Most Helpful Positive Review
Oct 29, 2011

4 stars because as written the recipe is time consuming. Lots of unnecessary steps and dirty dishes. I chopped the mushrooms, bell peppers, and some onion on a fine dice and mixed it with the shredded cheese, oregano, and salt and pepper. I stuffed this into my hollowed out (but not pre-cooked) zucchini boats. I lined them all up in a baking dish, covered with foil, and baked them at 350 for about 20 minutes until the zucchini were fork tender. It was delicious! I made it twice in one week because it was so good.

 
Most Helpful Critical Review
Jul 15, 2011

The flavor is good, although I thought it was under spiced, but that's because of the butter and cheese. I used it as an appetizer so portions were reduced. That said, for those looking for "vegetarian" and who automatically think that translates to "healthy," it does not. There's lots of cheese here which means lots of fat, saturated fat, and cholesterol. What's in this recipe is a huge amount for what this is. Find reduced fat cheeses, at a minimum.

 
Jun 12, 2011

Amazing recipe!
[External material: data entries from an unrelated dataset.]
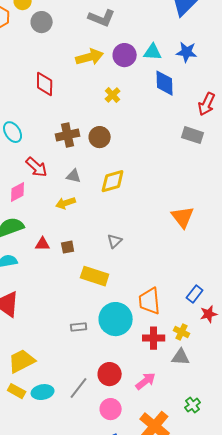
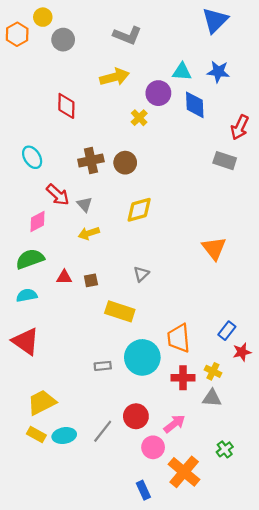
purple circle: (125, 55) -> (158, 93), moved
gray triangle: (74, 176) -> (85, 204), moved, turned 35
pink circle: (111, 409) -> (153, 447), moved

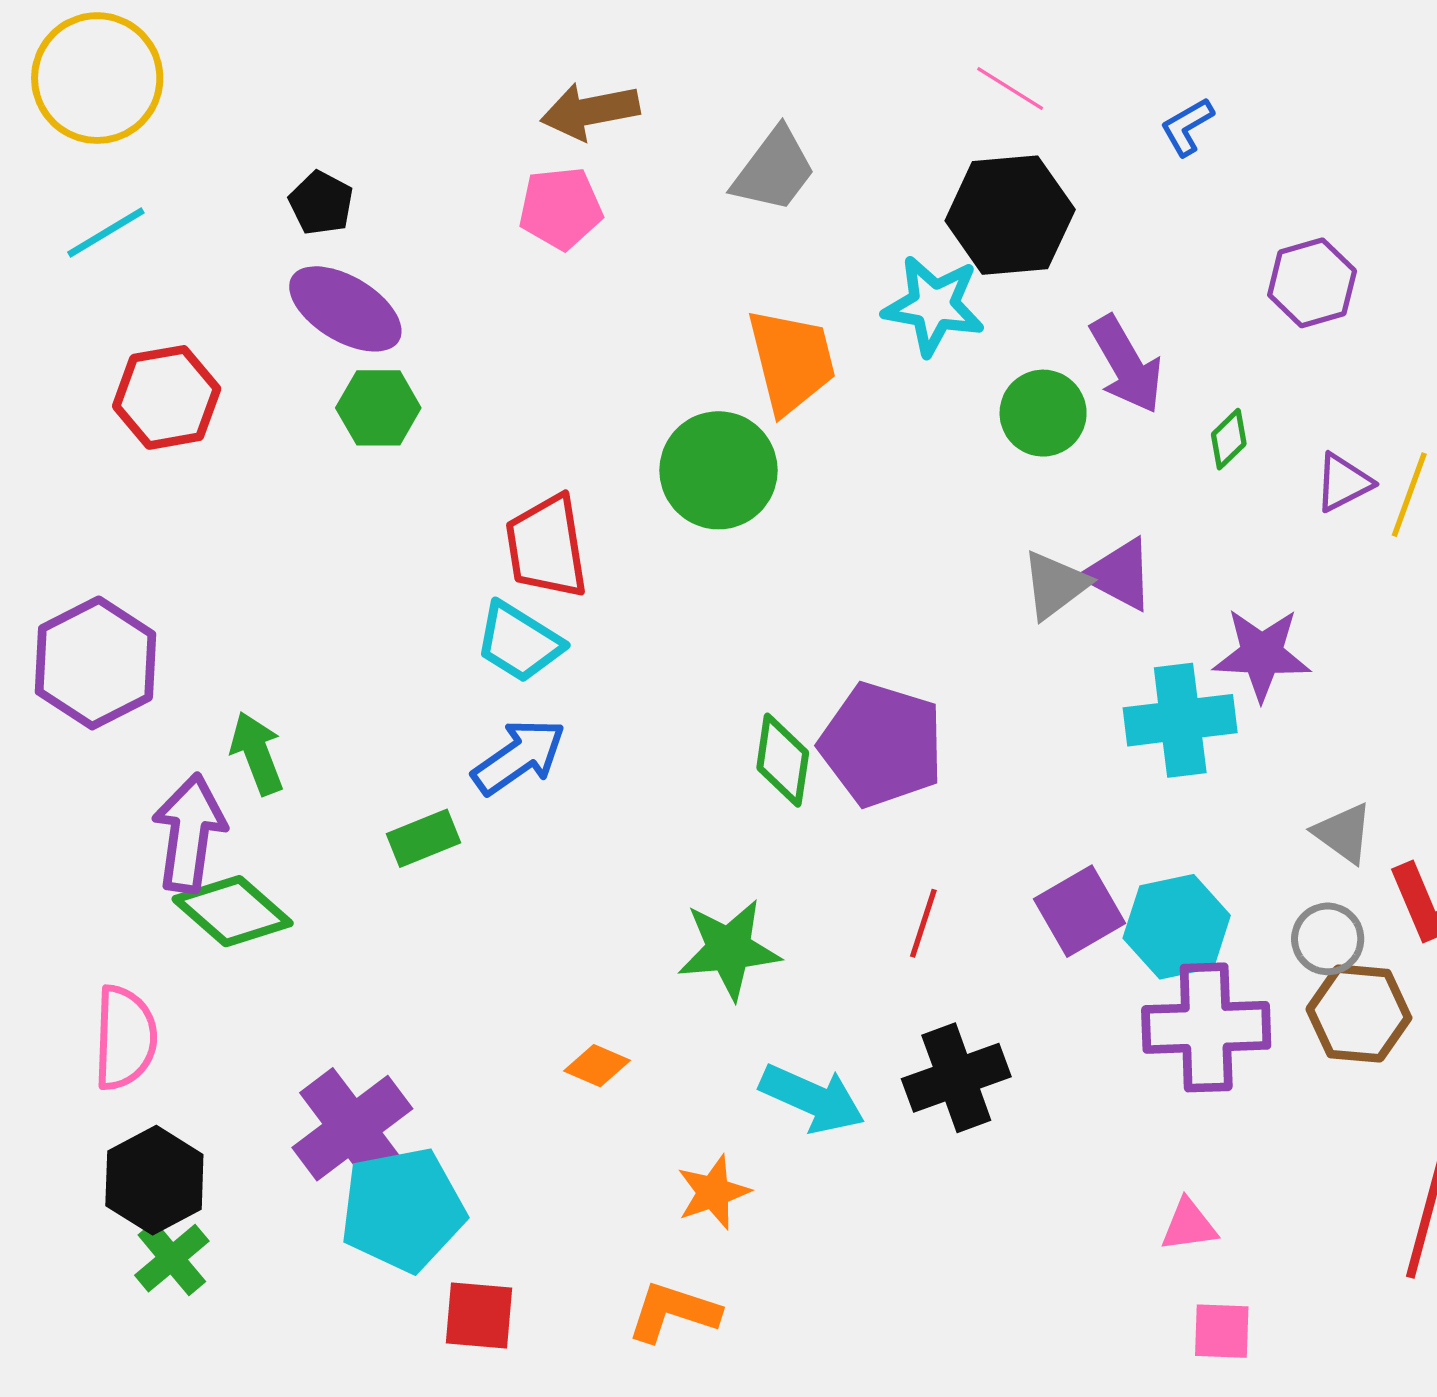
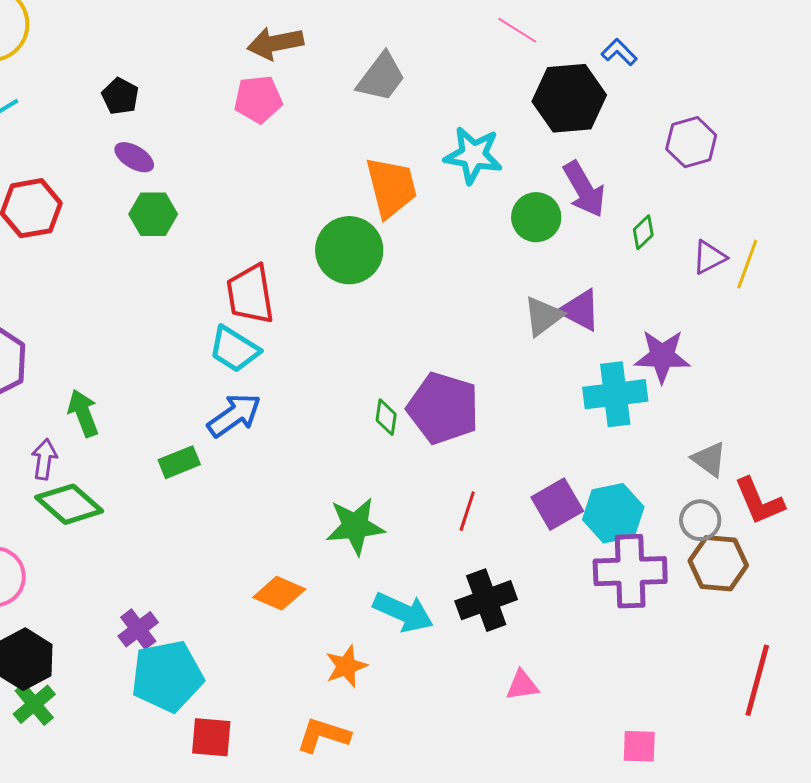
blue L-shape: (1187, 127) -> (619, 52), turned 75
black hexagon: (1010, 215) -> (569, 98), moved
purple ellipse: (345, 309) -> (134, 157), size x0.6
green diamond: (783, 760) -> (386, 417), size x0.7
purple arrow: (189, 833) -> (44, 459), size x0.6
orange diamond: (597, 1066) -> (279, 593), size x1.4
purple cross: (352, 1128) -> (138, 629), size x0.6
pink triangle: (1189, 1225) -> (522, 685), moved

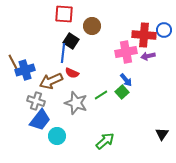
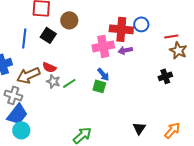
blue line: (63, 53) -> (24, 38), moved
green square: (122, 92) -> (99, 86), turned -32
green line: (101, 95) -> (69, 83), moved
gray star: (76, 103) -> (53, 81), moved, size x0.6
cyan circle: (57, 136) -> (21, 130), moved

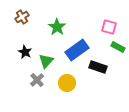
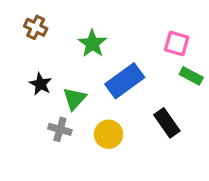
brown cross: (22, 17) -> (36, 27), turned -32
black rectangle: (98, 67) -> (167, 123), moved, turned 36
gray cross: (37, 80) -> (60, 129), turned -32

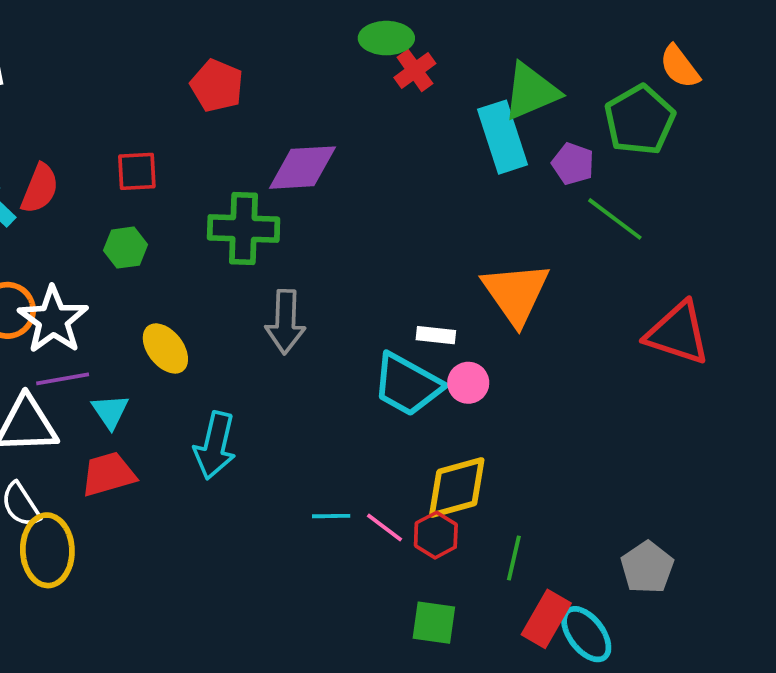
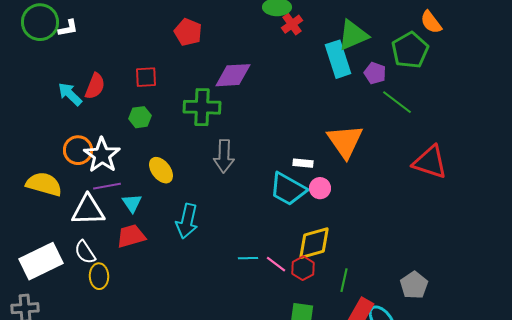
yellow ellipse: (47, 550) -> (99, 276), size x0.7

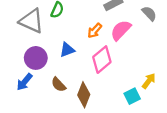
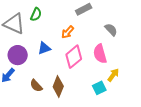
gray semicircle: (149, 13) -> (111, 30), moved
pink semicircle: (121, 30) -> (100, 54), moved, turned -60
brown semicircle: (59, 85) -> (36, 86), moved

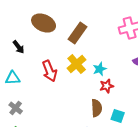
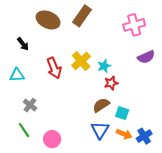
brown rectangle: (78, 33) -> (82, 16), moved
gray cross: (16, 108) -> (30, 105), moved
brown semicircle: (97, 108) -> (101, 105), turned -120

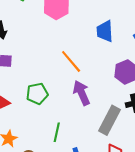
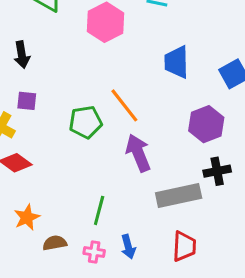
green pentagon: (37, 94) -> (86, 122), moved
gray rectangle: (109, 120) -> (179, 195), turned 48

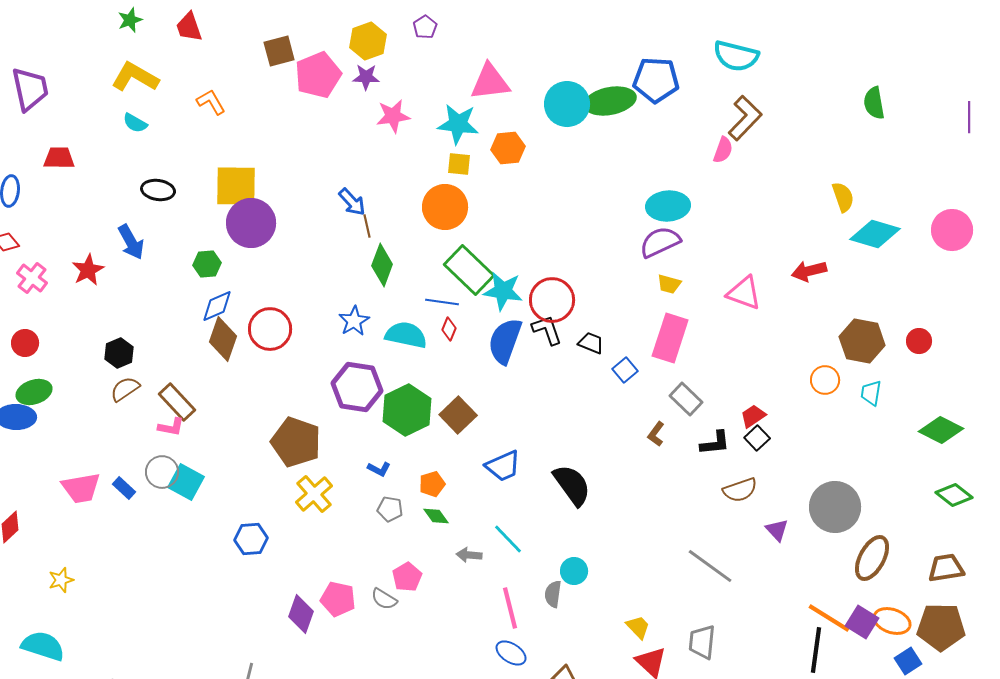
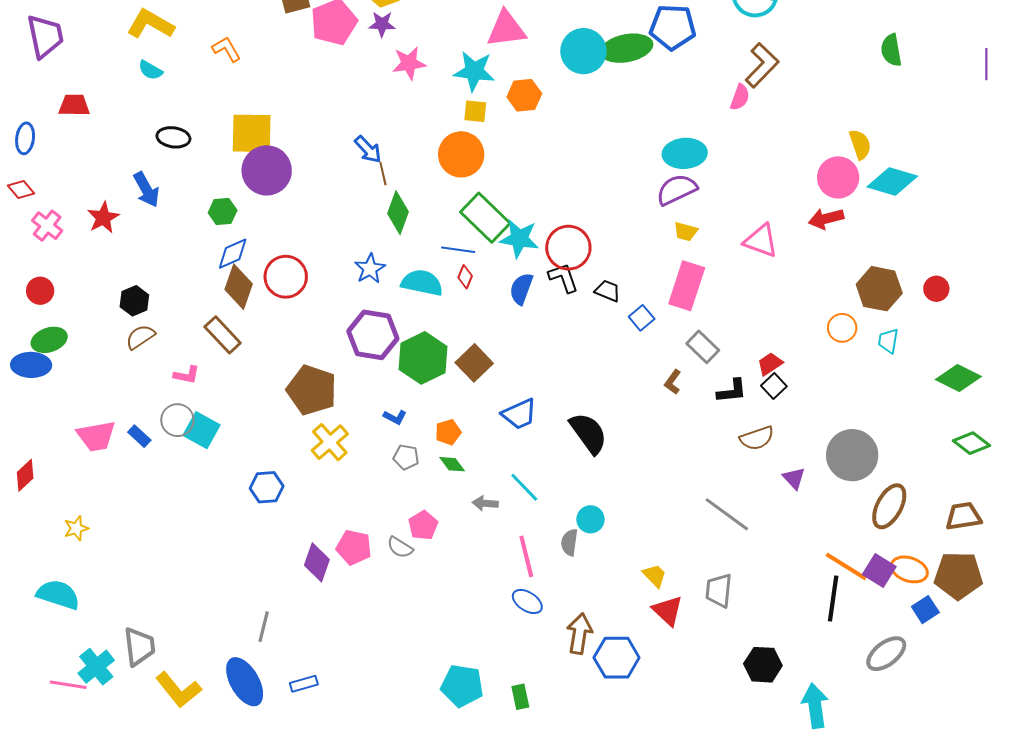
pink circle: (952, 230) -> (838, 177), moved
blue semicircle: (505, 341) -> (521, 289), size x0.7
brown rectangle: (177, 402) -> (223, 335), moved

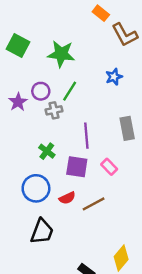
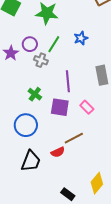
blue star: (114, 77) -> (81, 38), moved
gray cross: (54, 110) -> (41, 60), turned 32
red semicircle: (67, 198) -> (58, 152), moved

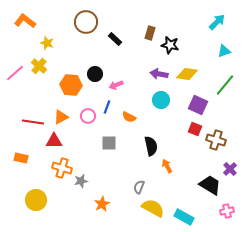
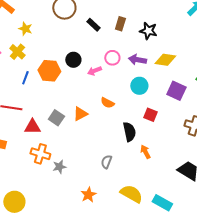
brown rectangle: (150, 33) -> (120, 24), moved
blue line: (107, 107) -> (25, 78), moved
pink circle: (88, 116) -> (112, 58), moved
orange triangle: (61, 117) -> (80, 114), moved
red square: (195, 129) -> (150, 115), moved
gray square: (109, 143) -> (56, 118), moved, turned 35
gray semicircle: (139, 187) -> (106, 162), moved
yellow circle: (36, 200) -> (14, 202), moved
orange star: (102, 204) -> (88, 195), moved

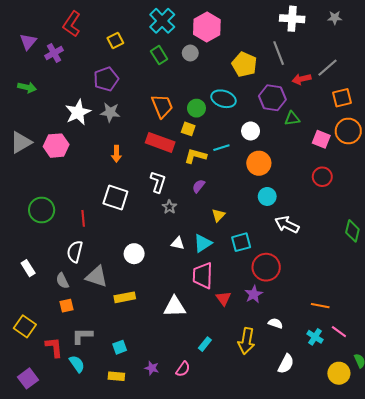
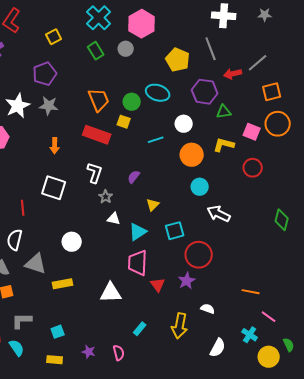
yellow L-shape: (195, 156) -> (224, 145), moved
white triangle: (178, 243) -> (114, 219), moved
cyan cross: (315, 337) -> (250, 335), moved
pink semicircle: (183, 369) -> (119, 353), turned -49

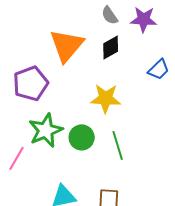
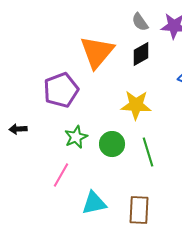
green star: (46, 130) -> (76, 137), size x0.7
pink line: (17, 158) -> (61, 175), moved

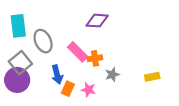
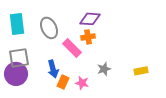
gray ellipse: (43, 41) -> (49, 28), moved
orange cross: (95, 58) -> (88, 37), moved
gray square: (20, 63) -> (19, 58), turned 30

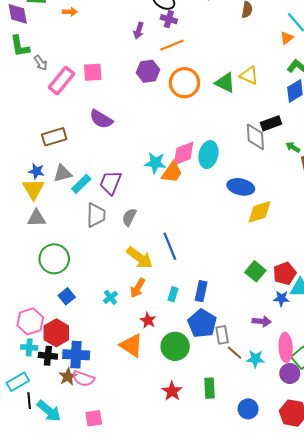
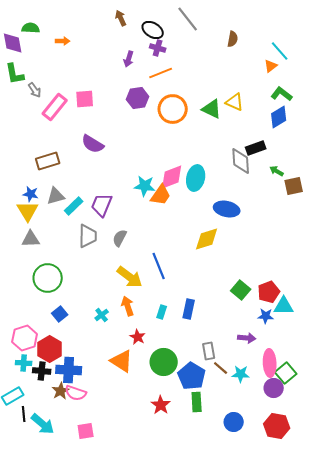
yellow diamond: (260, 212) -> (207, 239), moved
orange arrow: (138, 288) -> (128, 306), turned 132
blue pentagon: (202, 323) -> (192, 376), moved

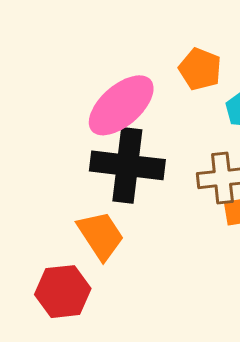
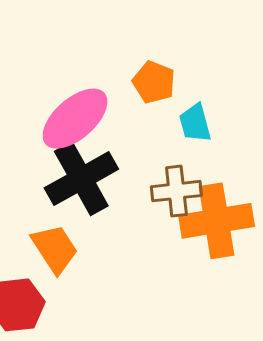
black cross: (127, 165) -> (81, 179), turned -36

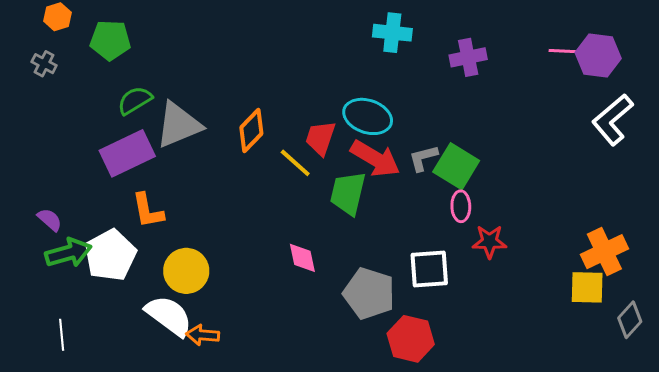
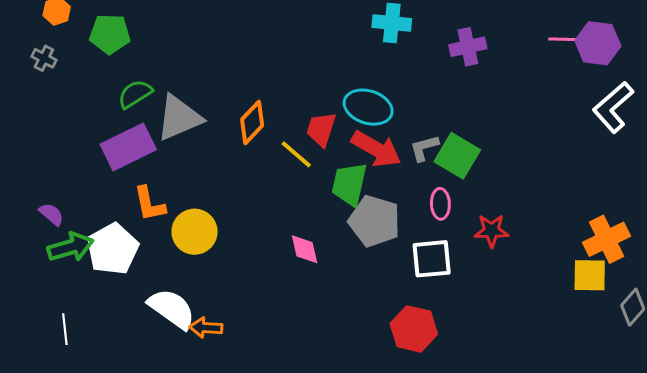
pink ellipse: (461, 206) -> (440, 204), moved
yellow circle: (186, 271) -> (195, 232), moved
gray pentagon: (369, 293) -> (374, 221), moved

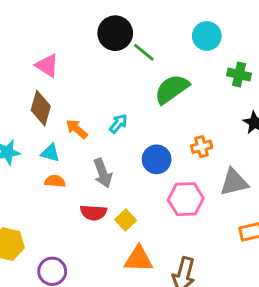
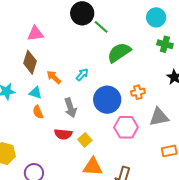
cyan circle: (207, 36) -> (156, 17), moved
pink triangle: (47, 65) -> (35, 34), turned -42
blue circle: (157, 159) -> (107, 100), size x1.4
orange semicircle: (55, 181) -> (38, 112), turned -120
My boyfriend and i loved it! I made some changes, I switched the Parmesan cheese with Feta. We (especially I) love feta and when crumbled on top of food and then baked in the oven it get this delicious crisp on top. We also had cooked ground beef from the day before, I added some of it to the stuffing 1-2 mins before it was done. It was delicious!

 
Jul 13, 2011

WOW! I saw this in the daily recipe today and was impressed. As I went to make dinner I realized I had most of the ingredients just out of the garden. I used a green bell pepper and a zucchini and a yellow squash and portabello mushrooms. Instead of stuffing the zucchini I merely chopped them up and sauted them with butter, salt and pepper and some garlic and onion powder. Added the flour and oregano, then mexican blend cheese, put it into a buttered casserole dish and grated pecorino romano over the top. Baked it at 350 F for 15 mins. YUM, YUM, YUM. Will stuff the zucchini next time.

 
Jan 21, 2011

A great recipe and delicious dish. I replaced the butter with coconut oil, the all-purpose flour with spelt flour, the Monterey Jack cheese with melting sheep cheese and the Parmesan cheese with Parmesan-like goat cheese. Very healthy, easy and delicious. It takes time for preparation for first timers.

 
Jul 04, 2011

Delicious! This was a great way of cooking the zucchini so I didn't have to use the oven long. Yum!

 
Sep 09, 2010

This was an excellent vegetarian dish! I used four zucchini to make the "stuffing" stretch a little further, and thought it was perfect. I also used 1/2 c. cheddar cheese and 1/2 c. motz., since that's what I had on hand. I will definitely make this again! Great for an easy weeknight meal.

 
Oct 25, 2010

This is amazing. I can't believe how easy this was and how great it tasted. Made it exactly as written, only added salt and pepper to the mix. Will make again!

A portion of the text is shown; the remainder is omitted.